During the pandemic, Dr. Willham has conducted many more telemedicine visits with patients who are at their place of residence, whether a private home or a residential care facility. “Even outside of the current crisis, there are benefits to home video visits,” Dr. Willham said. “A home video visit can provide a more holistic view of the patient than an office visit, allowing the clinician to see how the person lives, what they might be challenged by. It allows the clinician to identify areas of intervention and, if there is a care partner, involving that person in the plan. If the visit starts without major technical or communication barriers, they are generally very well received.”
For patients with problems hearing for whom headphones or amplification devices are not available, “using a landline for the audio portion of the visit can help, as can having someone with the patient reiterate what was said,” Dr. Willham suggested. “Many video platforms also enable the clinician to type messages or share a screen with a live document. These options can work well when there is very severe or complete lack of hearing.”
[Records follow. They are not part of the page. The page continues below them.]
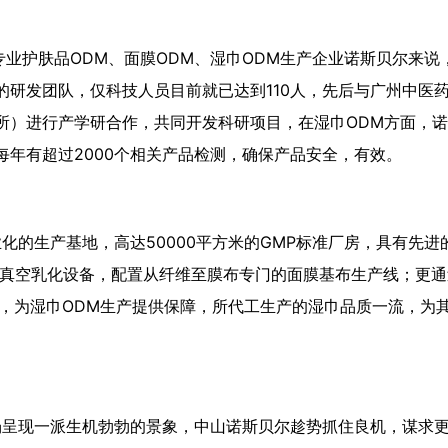
业护肤品ODM、面膜ODM、湿巾ODM生产企业诺斯贝尔来说
研发团队，仅科技人员目前就已达到110人，先后与广州中医
所）进行产学研合作，共同开发科研项目，在湿巾ODM方面，
年有超过2000个相关产品检测，确保产品安全，有效。
化的生产基地，高达50000平方米的GMP标准厂房，具有先进
精度真空乳化设备，配置从纤维至膜布专门的面膜基布生产线；更
BSCI等认证，为湿巾ODM生产提供保障，所代工生产的湿巾品质一流，
场呈现一派生机勃勃的景象，中山诺斯贝尔趁势抓住良机，谋求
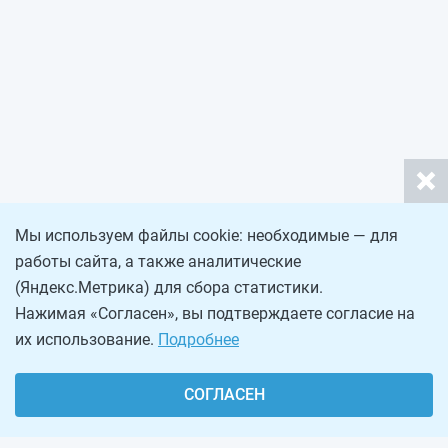
Мы используем файлы cookie: необходимые — для
работы сайта, а также аналитические
(Яндекс.Метрика) для сбора статистики.
Нажимая «Согласен», вы подтверждаете согласие на
их использование.
Подробнее
СОГЛАСЕН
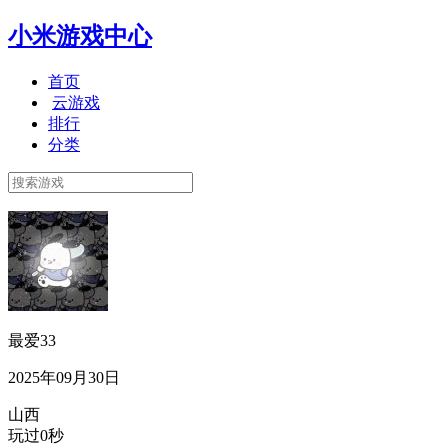
小米游戏中心
首页
云游戏
排行
分类
最爱33
2025年09月30日
山西
玩过0秒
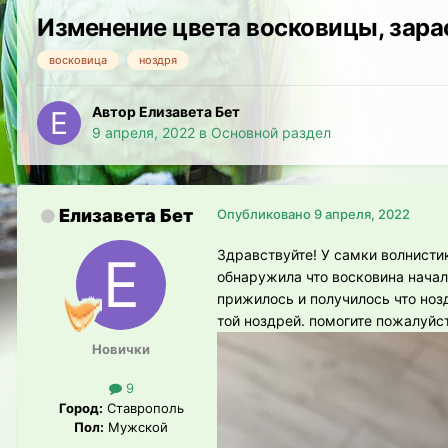
Изменение цвета восковицы, зара
восковица
ноздря
Автор Елизавета Бет
9 апреля, 2022
в
Основной раздел
Елизавета Бет
Опубликовано
9 апреля, 2022
Здравствуйте! У самки волнистик
обнаружила что восковина начала
прижилось и получилось что ноз
той ноздрей. помогите пожалуйс
Новички
9
Город:
Ставрополь
Пол:
Мужской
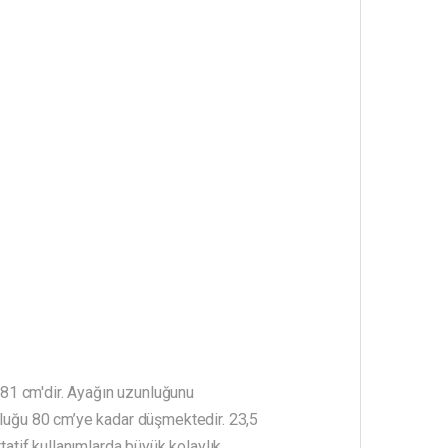
81 cm'dir. Ayağın uzunluğunu
nluğu 80 cm’ye kadar düşmektedir. 23,5
tatif kullanımlarda büyük kolaylık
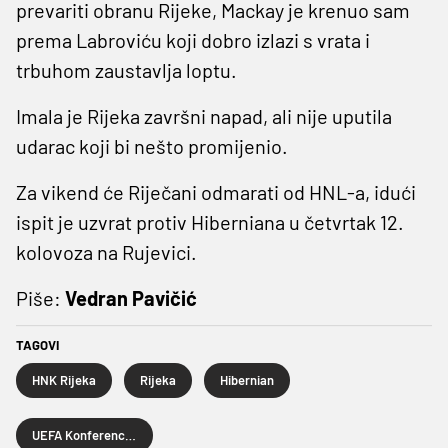
prevariti obranu Rijeke, Mackay je krenuo sam
prema Labroviću koji dobro izlazi s vrata i
trbuhom zaustavlja loptu.
Imala je Rijeka završni napad, ali nije uputila
udarac koji bi nešto promijenio.
Za vikend će Riječani odmarati od HNL-a, idući
ispit je uzvrat protiv Hiberniana u četvrtak 12.
kolovoza na Rujevici.
Piše:
Vedran Pavičić
TAGOVI
HNK Rijeka
Rijeka
Hibernian
UEFA Konferencijska liga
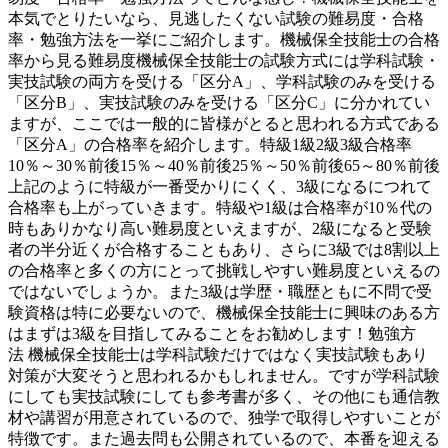
本気でとりたいなら、見逃したくない試験の難易度・合格
率・勉強方法を一挙にご紹介します。機械保全技能士の合格
率から見る難易度機械保全技能士の試験方式には学科試験・
実技試験の両方を受ける「区分A」、学科試験のみを受ける
「区分B」、実技試験のみを受ける「区分C」に分かれてい
ますが、ここでは一般的に皆様がとると思われる方式である
「区分A」の合格率を紹介します。特級1級2級3級合格率
10％～30％前後15％～40％前後25％～50％前後65～80％前後
上記のように特級が一番受かりにくく、3級になるにつれて
合格率も上がっていきます。特級や1級は合格率が10％代の
時もありかなり高い難易度といえますが、2級になると受験
者の半分近くが合格することもあり、さらに3級では8割以上
の合格率と多くの方にとって挑戦しやすい難易度といえるの
ではないでしょうか。また3級は学歴・職歴ともに不問で受
験資格は特に必要ないので、機械保全技能士に興味のある方
はまずは3級を目指してみることをお勧めします！勉強方
法 機械保全技能士は学科試験だけではなく実技試験もあり
対策が大変そうと思われるかもしれません。ですが学科試験
にしても実技試験にしても参考書が多く、その他にも通信教
材や講習が用意されているので、独学で取得しやすいことが
特徴です。また過去問も公開されているので、本番を迎える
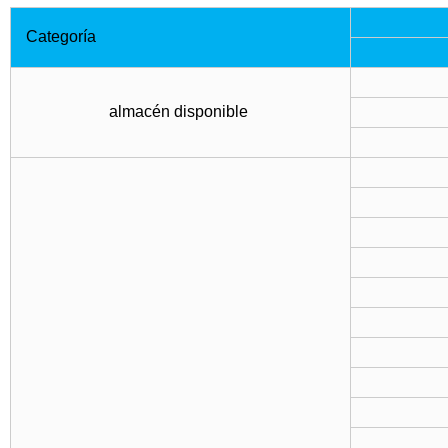
Categoría
almacén disponible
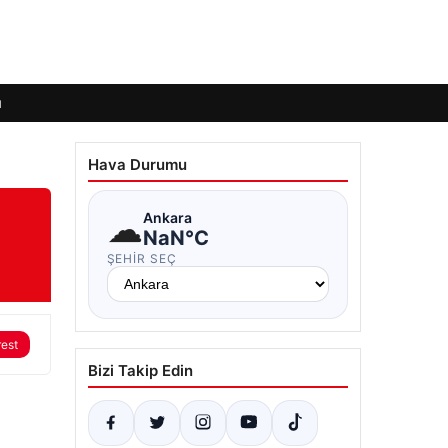
ı
Hava Durumu
☁
Ankara
NaN°C
ŞEHIR SEÇ
rest
Bizi Takip Edin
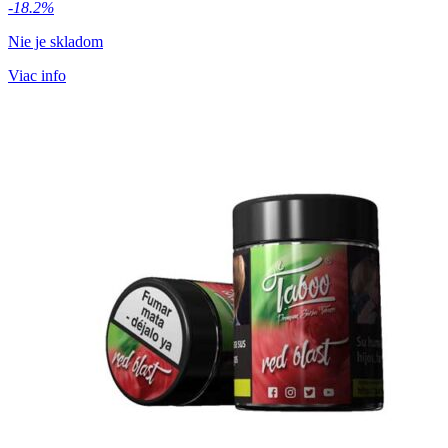
cena
cena
-18.2%
bola:
je:
Nie je skladom
15,90 €.
13,00 €.
Viac info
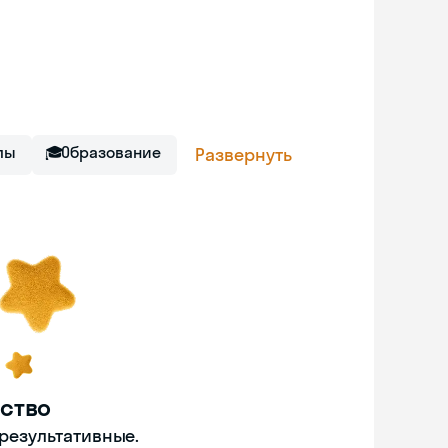
лы
🎓
Образование
Развернуть
ство
 результативные.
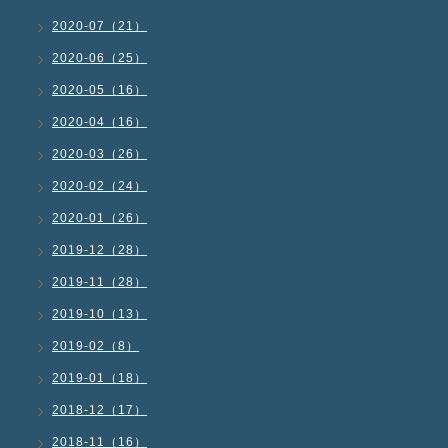
2020-07（21）
2020-06（25）
2020-05（16）
2020-04（16）
2020-03（26）
2020-02（24）
2020-01（26）
2019-12（28）
2019-11（28）
2019-10（13）
2019-02（8）
2019-01（18）
2018-12（17）
2018-11（16）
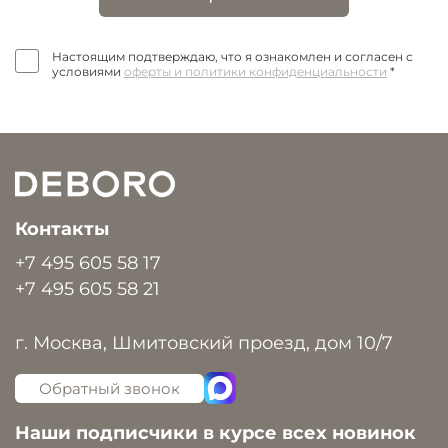
Настоящим подтверждаю, что я ознакомлен и согласен с
условиями
оферты и политики конфиденциальности
*
Контакты
+7 495 605 58 17
+7 495 605 58 21
г. Москва, Шмитовский проезд, дом 10/7
Обратный звонок
Наши подписчики в курсе всех новинок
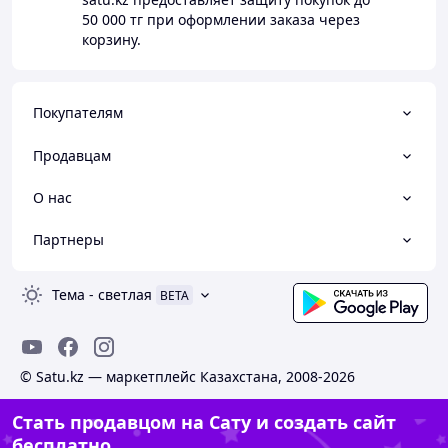
50 000 тг
при оформлении заказа через
корзину.
Покупателям
Продавцам
О нас
Партнеры
Тема
-
светлая
BETA
© Satu.kz — маркетплейс Казахстана, 2008-2026
Стать продавцом на Сату и создать сайт
бесплатно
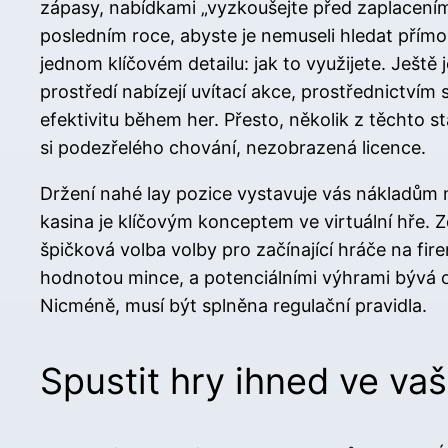
zápasy, nabídkami „vyzkoušejte před zaplacením
posledním roce, abyste je nemuseli hledat přímo
jednom klíčovém detailu: jak to využijete. Ješt
prostředí nabízejí uvítací akce, prostřednictví
efektivitu během her. Přesto, několik z těchto
si podezřelého chování, nezobrazená licence.
Držení nahé lay pozice vystavuje vás nákladům n
kasina je klíčovým konceptem ve virtuální hře. 
špičková volba volby pro začínající hráče na f
hodnotou mince, a potenciálními výhrami bývá o
Nicméně, musí být splněna regulační pravidla.
Spustit hry ihned ve va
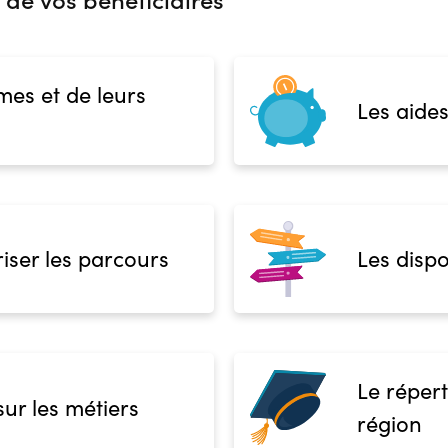
mes et de leurs
Les aides
iser les parcours
Les dispo
Le répert
sur les métiers
région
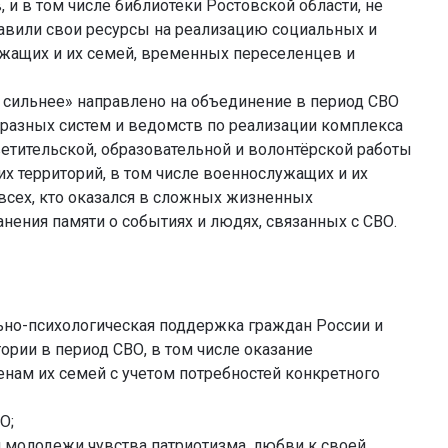
 и в том числе библиотеки Ростовской области, не
авили свои ресурсы на реализацию социальных и
жащих и их семей, временных переселенцев и
 сильнее» направлено на объединение в период СВО
разных систем и ведомств по реализации комплекса
етительской, образовательной и волонтёрской работы
х территорий, в том числе военнослужащих и их
всех, кто оказался в сложных жизненных
анения памяти о событиях и людях, связанных с СВО.
ьно-психологическая поддержка граждан России и
рии в период СВО, в том числе оказание
нам их семей с учетом потребностей конкретного
О;
и молодежи чувства патриотизма, любви к своей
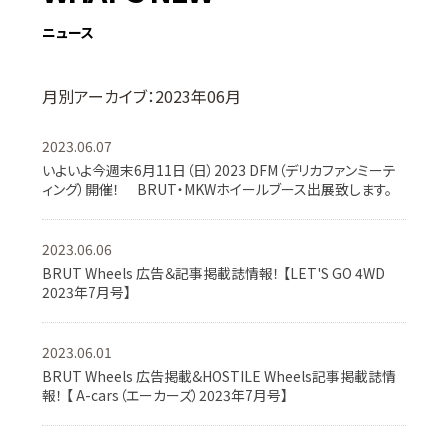
ニュース
月別アーカイブ：2023年06月
2023.06.07
いよいよ今週末6月11日（日）2023 DFM（デリカファンミーテ
ィング）開催！ BRUT・MKWホイールブース出展致します。
2023.06.06
BRUT Wheels 広告＆記事掲載誌情報！ 【LET'S GO 4WD
2023年7月号】
2023.06.01
BRUT Wheels 広告掲載&HOSTILE Wheels記事掲載誌情
報！ 【 A-cars（エーカーズ）2023年7月号】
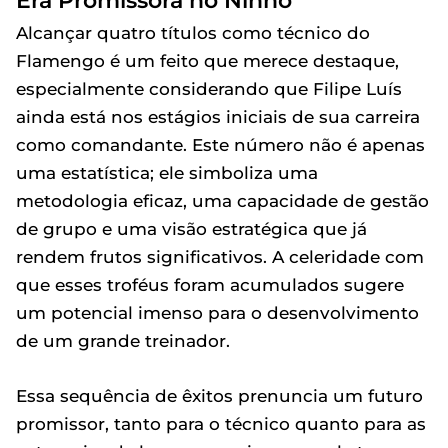
Era Promissora no Ninho
Alcançar quatro títulos como técnico do
Flamengo é um feito que merece destaque,
especialmente considerando que Filipe Luís
ainda está nos estágios iniciais de sua carreira
como comandante. Este número não é apenas
uma estatística; ele simboliza uma
metodologia eficaz, uma capacidade de gestão
de grupo e uma visão estratégica que já
rendem frutos significativos. A celeridade com
que esses troféus foram acumulados sugere
um potencial imenso para o desenvolvimento
de um grande treinador.
Essa sequência de êxitos prenuncia um futuro
promissor, tanto para o técnico quanto para as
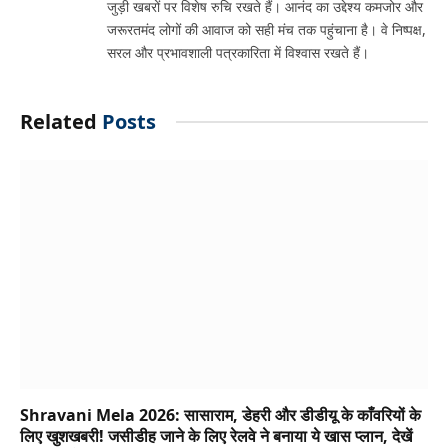
जुड़ी खबरों पर विशेष रुचि रखते हैं। आनंद का उद्देश्य कमजोर और
जरूरतमंद लोगों की आवाज को सही मंच तक पहुंचाना है। वे निष्पक्ष,
सरल और प्रभावशाली पत्रकारिता में विश्वास रखते हैं।
Related
Posts
Shravani Mela 2026: सासाराम, डेहरी और डीडीयू के काँवरियों के
लिए खुशखबरी! जसीडीह जाने के लिए रेलवे ने बनाया ये खास प्लान, देखें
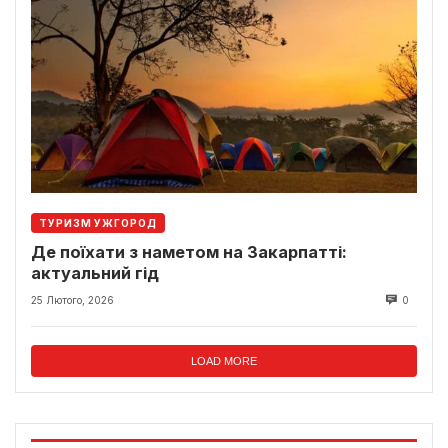
ТУРИЗМ УЖГОРОД
Де поїхати з наметом на Закарпатті:
актуальний гід
25 Лютого, 2026
0
LOAD MORE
Sometimes an in-person visit is the right way to go, even when technical hurdles can be overcome.
“Although many older adults are willing and able to learn to use telemedicine, an equitable health system should recognize that for some, such as those with dementia and social isolation, in-person visits are already difficult and telemedicine may be impossible,” Dr. Lam and coauthors wrote. “For these patients, clinics and geriatric models of care such as home visits are essential.”
Dr. Nieman, Dr. Oh, and one of Dr. Lam’s coauthors have received funding from the National Institutes of Health. Dr. Oh also has received funding from the Roberts Family Fund. Dr. Nieman serves as a board member of the nonprofit organization Access HEARS and is on the board of trustees of the Hearing Loss Association of America.